I like the way she keeps gently nudging, insisting her kid get up and walk.. rings a bell.

And then there's the week in review... pretty well sums it up. Chin up, everyone.

March 7, 2017
By Jacob Rosenberg    
U.S. president Donald Trump tweeted that former president Barack Obama was a "bad (or sick) guy" who tapped his phone during the election. House Oversight Committee chairman Jason Chaffetz said he had "not seen anything" that would support Trump's accusation, Republican congressman Trey Gowdy said he had no evidence of a wiretap, and FBI director James Comey called on the Justice Department to publicly reject Trump's claim, which the department did not do. Attorney General Jeff Sessions, the department's head, recused himself from any investigations of Russia's involvement in the 2016 presidential election after it was reported that he had twice met with Russian ambassador Sergey Kislyak during the campaign, despite swearing under oath to the Senate Judiciary Committee that he "did not have communications with the Russians." Vice President Mike Pence, who during the election implied that Democratic candidate Hillary Clinton broke the law when she used a private email server as secretary of state, confirmed that he conducted official business as governor of Indiana using a private AOL email account, which had been hacked. Trump suggested that a series of recent bomb threats against Jewish community centers and acts of vandalism against Jewish cemeteries could have been an effort by his opponents to make his supporters "look bad," gave a speech before a joint session of Congress in which he condemned hate crimes, and rejected the notion that his senior staff should take an ethics-training course. "This is," Trump tweeted of his wiretap allegations, "Watergate."

Snap, Inc., the parent company of Snapchat, went public at $17 a share, making it the largest offering since Alibaba in 2014; Lyft reportedly sought $500 million from investors; and Travis Kalanick, the 40-year-old CEO of Uber, who is worth an estimated $6.3 billion, said he needed to "grow up" after a video surfaced of him telling a driver who complained that he had lost almost $100,000 working for the company that "some people don't like to take responsibility for their own shit." Millions of viewers spent what equates to more than a thousand years watching a live stream of a pregnant giraffe, which has not yet given birth, and the Belvedere Zoo in Tunisia announced it would close temporarily after visitors stoned a crocodile to death. A blizzard struck Hawaii, Chicago recorded its first January and February without snow in 146 years, and landslides and rainstorms contaminated the drinking water of at least 4 million people in Santiago, Chile. The World Health Organization reported that pollution kills 1.7 million children annually. In Canada's Nuvvuagittuq Greenstone Belt, scientists found fossils that may be as much as 3.77 billion years old, and in New Mexico a 99-year-old man beat a 92-year-old man in a 60-meter dash.
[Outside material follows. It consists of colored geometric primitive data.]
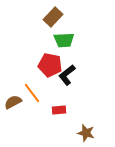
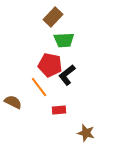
orange line: moved 7 px right, 6 px up
brown semicircle: rotated 54 degrees clockwise
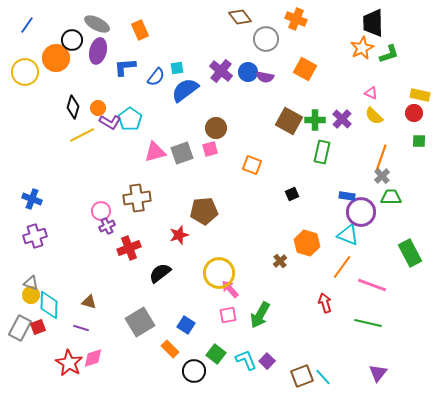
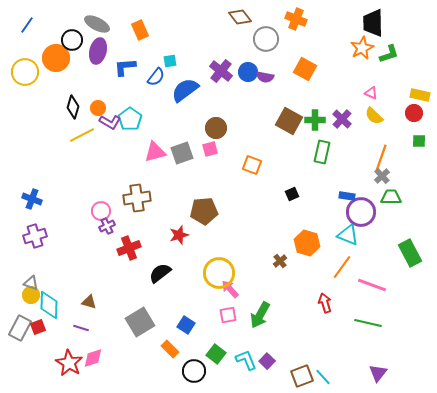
cyan square at (177, 68): moved 7 px left, 7 px up
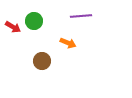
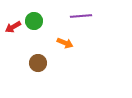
red arrow: rotated 119 degrees clockwise
orange arrow: moved 3 px left
brown circle: moved 4 px left, 2 px down
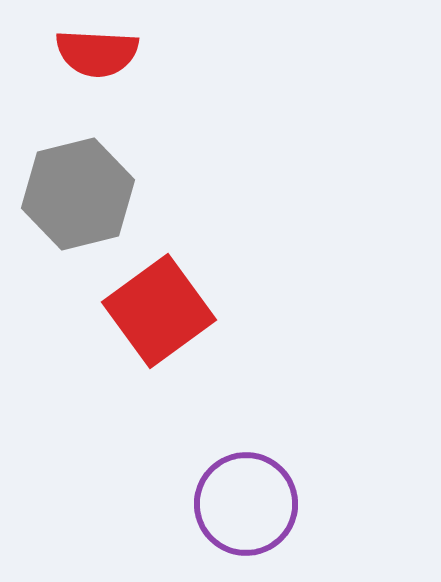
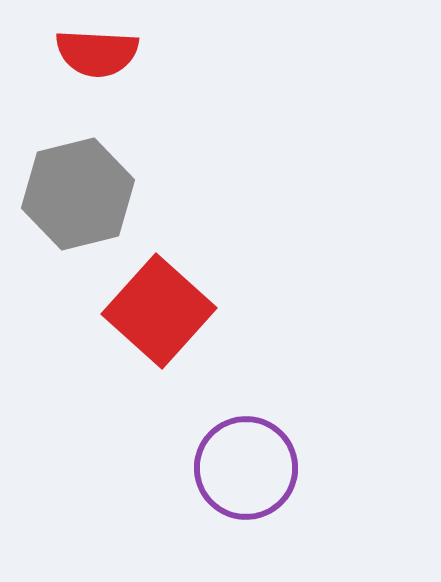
red square: rotated 12 degrees counterclockwise
purple circle: moved 36 px up
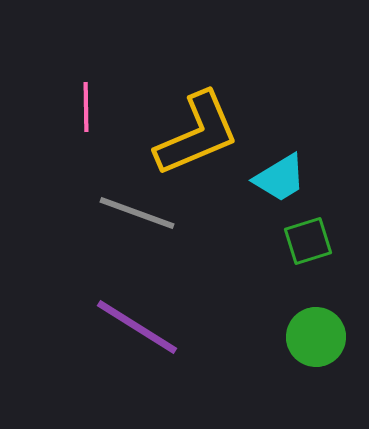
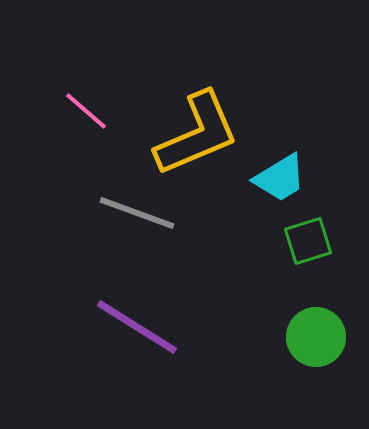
pink line: moved 4 px down; rotated 48 degrees counterclockwise
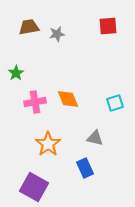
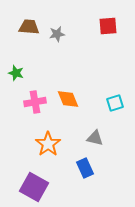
brown trapezoid: rotated 15 degrees clockwise
green star: rotated 21 degrees counterclockwise
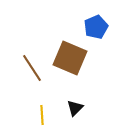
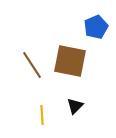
brown square: moved 3 px down; rotated 12 degrees counterclockwise
brown line: moved 3 px up
black triangle: moved 2 px up
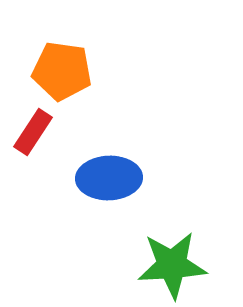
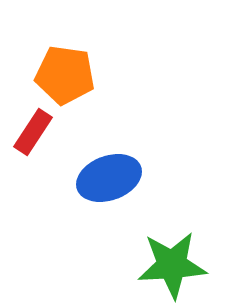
orange pentagon: moved 3 px right, 4 px down
blue ellipse: rotated 18 degrees counterclockwise
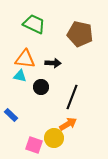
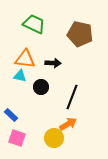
pink square: moved 17 px left, 7 px up
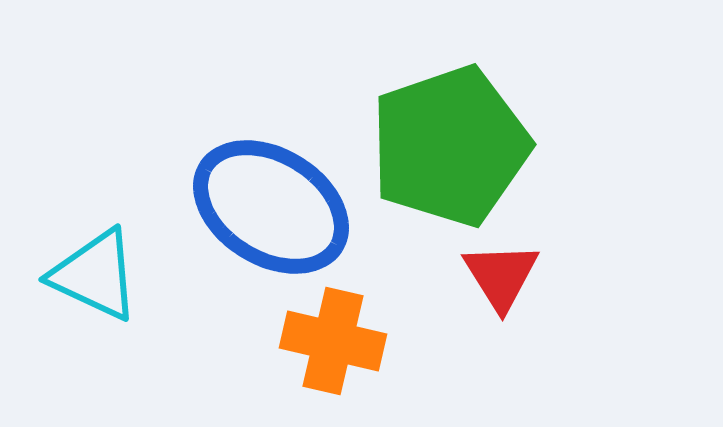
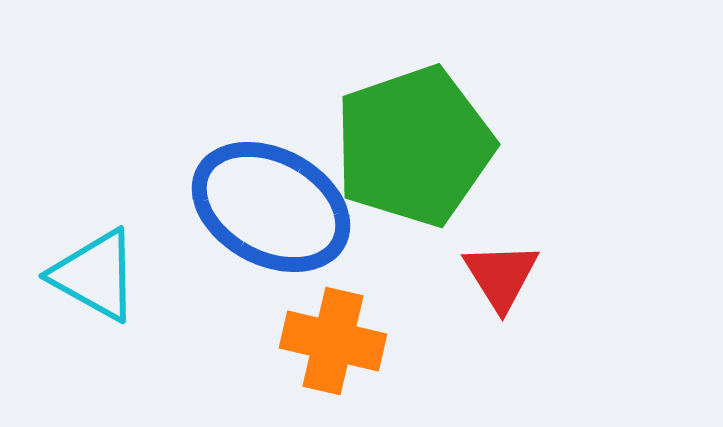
green pentagon: moved 36 px left
blue ellipse: rotated 4 degrees counterclockwise
cyan triangle: rotated 4 degrees clockwise
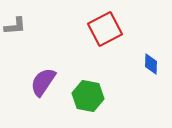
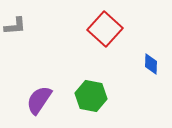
red square: rotated 20 degrees counterclockwise
purple semicircle: moved 4 px left, 18 px down
green hexagon: moved 3 px right
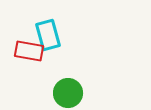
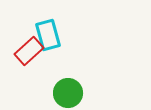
red rectangle: rotated 52 degrees counterclockwise
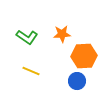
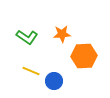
blue circle: moved 23 px left
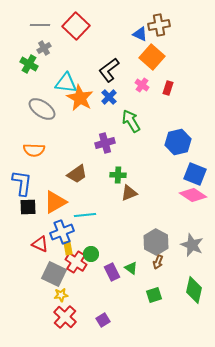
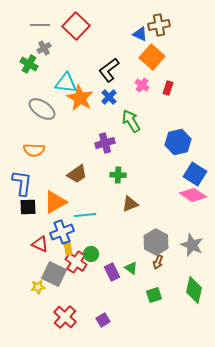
blue square at (195, 174): rotated 10 degrees clockwise
brown triangle at (129, 193): moved 1 px right, 11 px down
yellow star at (61, 295): moved 23 px left, 8 px up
An intoxicated man in Austin, Texas, was arrested for allegedly "having sex with a fence" while a woman filmed him, three men at a bazaar in Pakistan were caught masturbating to the rhythm of a beating drum, and the body of a Japanese man was discovered on top of his six-ton porn-magazine collection, which he had fallen on after suffering a heart attack. A woman in Fort Pierce, Florida, found marijuana inside a couch set she bought online, the owner of a charity store in Wales discovered plans for a British nuclear sub in the briefcase of an anonymous donor, and veterinarians in Bangkok removed 915 coins from the stomach of a turtle named Piggy Bank. In the Chinese province of Jiangsu, villagers divorced en masse after discovering that they could claim more money from a government buyout of their homes if they were single.